WHAT YOU HAVE TO DO: Repeat nothing but the line containing "Segment this phone" and the lines that follow it, up to and including the last line of the data below.

Saved data entries:
::::::::::

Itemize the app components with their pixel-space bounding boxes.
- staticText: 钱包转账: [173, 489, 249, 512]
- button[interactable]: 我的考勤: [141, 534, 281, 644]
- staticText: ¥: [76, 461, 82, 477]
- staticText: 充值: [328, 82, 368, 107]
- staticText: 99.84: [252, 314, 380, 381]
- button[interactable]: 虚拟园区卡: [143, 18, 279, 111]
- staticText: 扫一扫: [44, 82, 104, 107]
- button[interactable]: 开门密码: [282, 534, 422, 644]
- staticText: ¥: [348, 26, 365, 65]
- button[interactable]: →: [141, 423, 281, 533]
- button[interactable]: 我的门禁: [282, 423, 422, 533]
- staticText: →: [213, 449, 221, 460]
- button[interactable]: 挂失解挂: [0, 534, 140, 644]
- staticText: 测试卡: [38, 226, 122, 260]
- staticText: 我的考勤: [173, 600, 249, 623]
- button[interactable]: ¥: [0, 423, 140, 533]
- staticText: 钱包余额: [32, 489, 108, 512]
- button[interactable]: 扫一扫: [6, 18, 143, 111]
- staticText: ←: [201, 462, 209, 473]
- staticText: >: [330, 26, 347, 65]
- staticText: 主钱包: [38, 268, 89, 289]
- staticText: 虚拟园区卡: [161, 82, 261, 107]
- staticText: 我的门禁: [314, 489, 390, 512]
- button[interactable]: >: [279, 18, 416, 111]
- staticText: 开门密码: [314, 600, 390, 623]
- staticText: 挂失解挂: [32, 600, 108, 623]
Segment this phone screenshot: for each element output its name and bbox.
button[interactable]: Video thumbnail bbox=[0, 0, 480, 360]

::::::::::

TASK RESULT:
Segment this phone screenshot: for each element output its name and bbox.
button[interactable]: Video thumbnail bbox=[0, 0, 480, 360]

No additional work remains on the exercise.